With an Arducam multiplexer board, you can connect up to 4 CSI cameras to a single Raspberry Pi CSI port (sequential switching between cameras). Using USB cameras, you can connect as many cameras as you have USB ports and bandwidth allows - typically 2-4 cameras on Raspberry Pi 4/5. For more cameras with simultaneous capture, use multiple Raspberry Pis networked together. Each approach has trade-offs between cost, simultaneous capture capability, and image quality.
Can I capture from all cameras simultaneously with a multiplexer?
No, Arducam multiplexer boards switch between cameras sequentially - you can only capture from one camera at a time. The multiplexer electronically connects each camera to the CSI port in turn. Switching time is approximately 0.5-1 second per camera. For true simultaneous capture, use USB cameras (multiple cameras capturing at the same time) or multiple Raspberry Pis, each with its own camera.
What cameras should I use for stereo vision and depth sensing?
Use two identical camera modules with the same sensor, lens, and specifications.

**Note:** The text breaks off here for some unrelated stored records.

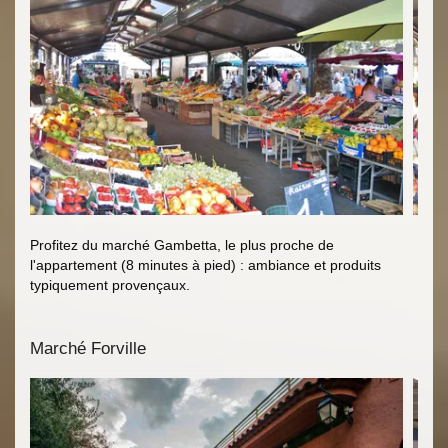
Profitez du marché Gambetta, le plus proche de
l'appartement (8 minutes à pied) : ambiance et produits
typiquement provençaux.
Marché Forville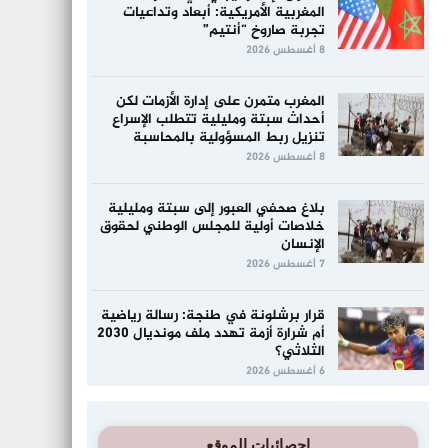
المغربية الأمريكية: أبعاد وتداعيات
تجربة صاروخ “أنتيم”
8 أغسطس 2026
المغرب متمرن على إدارة الأزمات لكن
أحداث سبتة ومليلية تتطلب الإسراع
تنزيل ربط المسؤولية بالمحاسبة
8 أغسطس 2026
بلاغ صحفي العبور إلى سبتة ومليلية
خلاصات أولية للمجلس الوطني لحقوق
الإنسان
7 أغسطس 2026
قرار برشلونة في طنجة: رسالة رياضية
أم شرارة أزمة تهدد ملف مونديال 2030
الثلاثي؟
6 أغسطس 2026
إحصائيات الموقع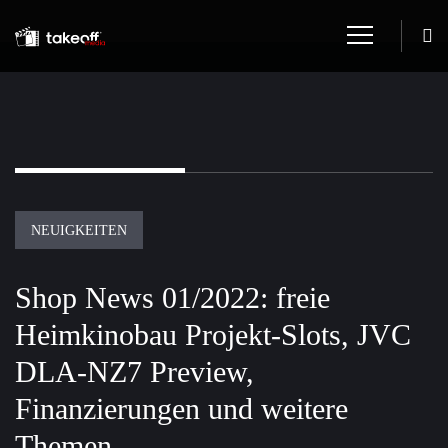
NEUIGKEITEN
Shop News 01/2022: freie
Heimkinobau Projekt-Slots, JVC
DLA-NZ7 Preview,
Finanzierungen und weitere
Themen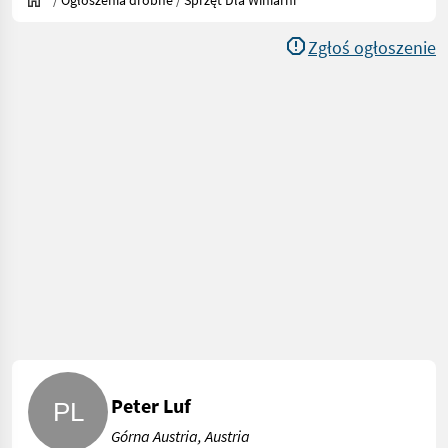
/
Ogłoszenia drobne
/
Sprzęt Dla Winiarni
Zgłoś ogłoszenie
Peter Luf
Górna Austria, Austria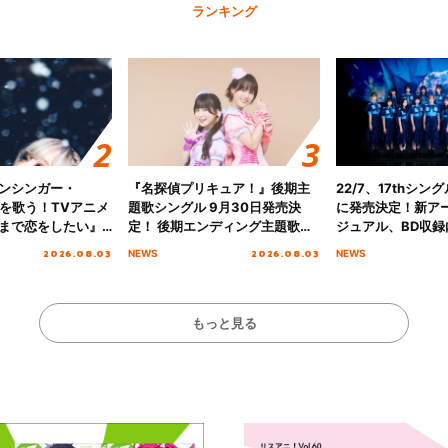
ランキング
ンシンガー・
『名探偵プリキュア！』後期主
22/7、17thシン
愛”を歌う！TVアニメ
題歌シングル 9月30日発売決
に発売決定！新ア
まで恋をしたい』
定！ 後期エンディング主題歌
ジュアル、BD収録
主題歌「Amore」
「いつかわかる☆きっとあえ
入者特典も解禁！
2026.08.03
2026.08.03
NEWS
NEWS
る」TVサイズ先行配信開始！
もっと見る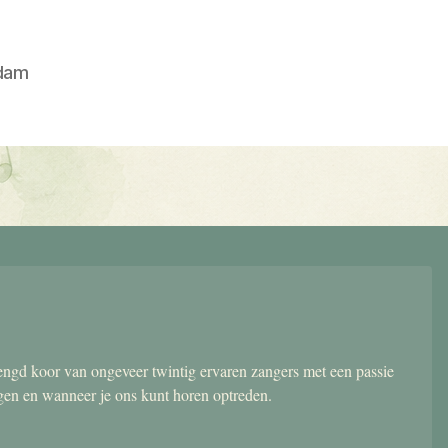
dam
gd koor van ongeveer twintig ervaren zangers met een passie
ngen en wanneer je ons kunt horen optreden.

The Arducam IMX219 8MP cameras are popular for stereo vision due to their good quality and affordable price. Global shutter cameras like the Arducam OV9281 are even better as they eliminate motion blur and rolling shutter distortion. Mount cameras horizontally separated by 50-150mm (wider baseline = better depth accuracy at distance but requires larger scene overlap).

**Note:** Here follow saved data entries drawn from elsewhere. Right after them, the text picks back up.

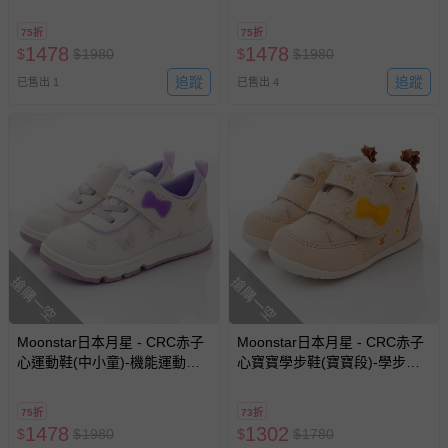
粉
75折
75折
1478
1478
$
$
1980
$
$
1980
追蹤
追蹤
已售出 1
已售出 4
搶購一空
搶購一空
Moonstar日本月星 - CRC赤子
Moonstar日本月星 - CRC赤子
心運動鞋(中小童)-機能運動鞋-
心寶寶學步鞋(寶寶段)-學步鞋-
白
卡其
75折
73折
1478
1302
$
$
1980
$
$
1780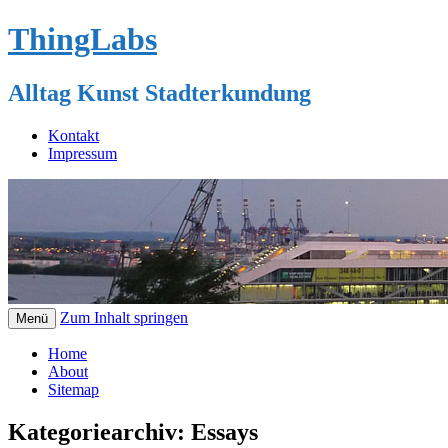
ThingLabs
Alltag Kunst Stadterkundung
Kontakt
Impressum
Zum Inhalt springen
Menü
Home
About
Sitemap
Kategoriearchiv:
Essays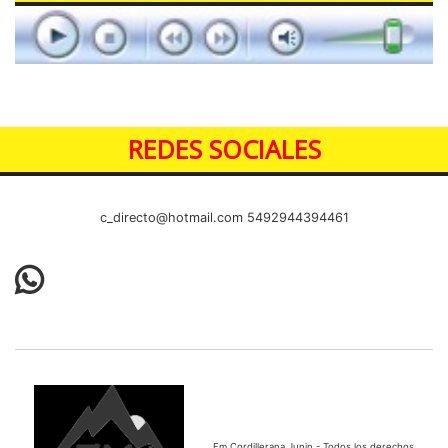
REDES SOCIALES
c_directo@hotmail.com
5492944394461
Fm Cordillerana Junin - Todos los derechos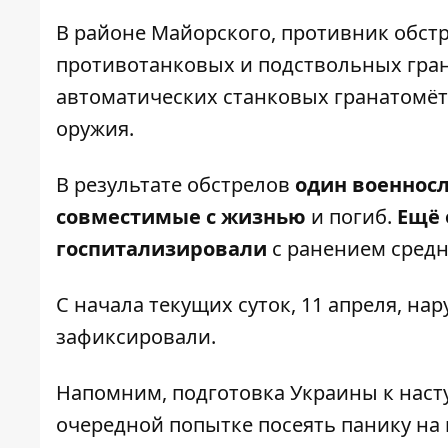
В районе Майорского, противник обст
противотанковых и подствольных грана
автоматических станковых гранатомёт
оружия.
В результате обстрелов
один военносл
совместимые с жизнью
и погиб.
Ещё 
госпитализировали
с ранением средн
С начала текущих суток, 11 апреля, н
зафиксировали.
Напомним,
подготовка Украины к нас
очередной попытке посеять панику на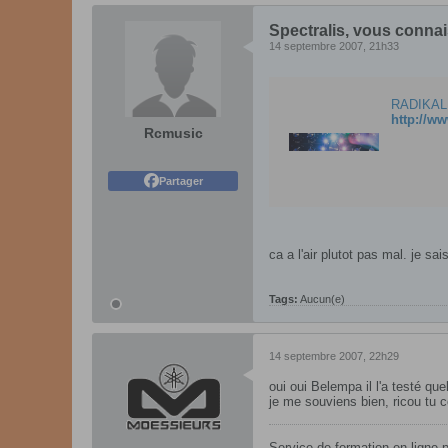
Spectralis, vous conna
14 septembre 2007, 21h33
RADIKAL 
http://w
Rcmusic
Partager
ca a l'air plutot pas mal. je sa
Tags:
Aucun(e)
14 septembre 2007, 22h29
oui oui Belempa il l'a testé q
je me souviens bien, ricou tu 
Service de formation en ligne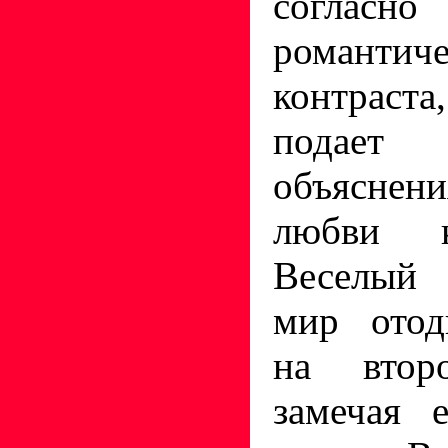
соглас
романтиче
контраст
подае
объяснен
любви к
Веселый 
мир отод
на втор
замечая 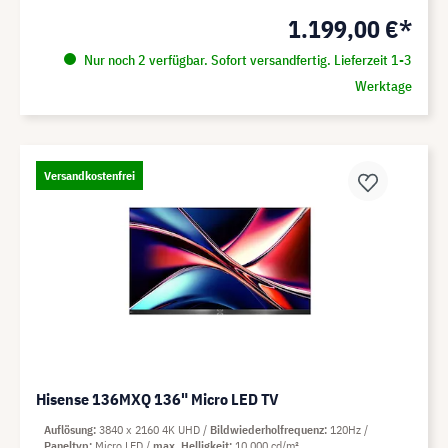
1.199,00 €*
Nur noch 2 verfügbar. Sofort versandfertig. Lieferzeit 1-3
Werktage
Versandkostenfrei
Hisense 136MXQ 136" Micro LED TV
Auflösung
3840 x 2160 4K UHD
Bildwiederholfrequenz
120Hz
Paneltyp
Micro LED
max. Helligkeit
10.000 cd/m²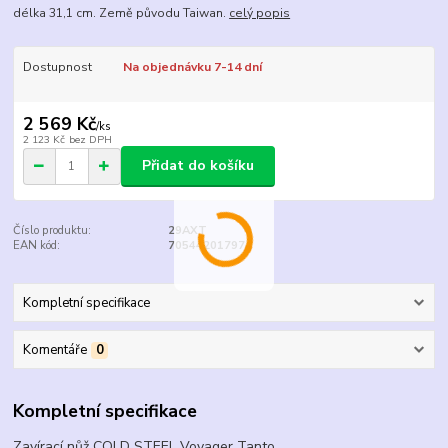
délka 31,1 cm. Země původu Taiwan.
celý popis
Dostupnost
Na objednávku 7-14 dní
2 569 Kč
/
ks
2 123 Kč
bez DPH
Přidat do košíku
Číslo produktu:
29AXT
EAN kód:
705442017974
Kompletní specifikace
Komentáře
0
Kompletní specifikace
Zavírací nůž COLD STEEL Voyager Tanto.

How do I synchronize multiple USB cameras?
For USB cameras, implement threaded capture where each camera runs in its own thread, capturing as fast as possible. Then use timestamp-based synchronization to pair frames captured within a small time window (typically <50ms). For precise synchronization, use cameras with external trigger support and wire trigger signals together. Software-only synchronization has limitations due to USB timing variations and CPU scheduling, but works acceptably for many applications like surveillance and slow-motion subjects.
What's the difference between using a multiplexer vs multiple Raspberry Pis?
Multiplexer: Lower cost (one Pi), simpler setup, but sequential capture only (can't capture from all cameras simultaneously). Best for surveillance where you can cycle through cameras every 1-2 seconds. Multiple Pis: Higher cost, more complex networking, but true simultaneous capture and distributed processing. Each Pi processes its own camera independently, then shares results over network. Best for applications requiring synchronized multi-camera capture like stereo vision, 3D scanning, or high-speed multi-angle recording.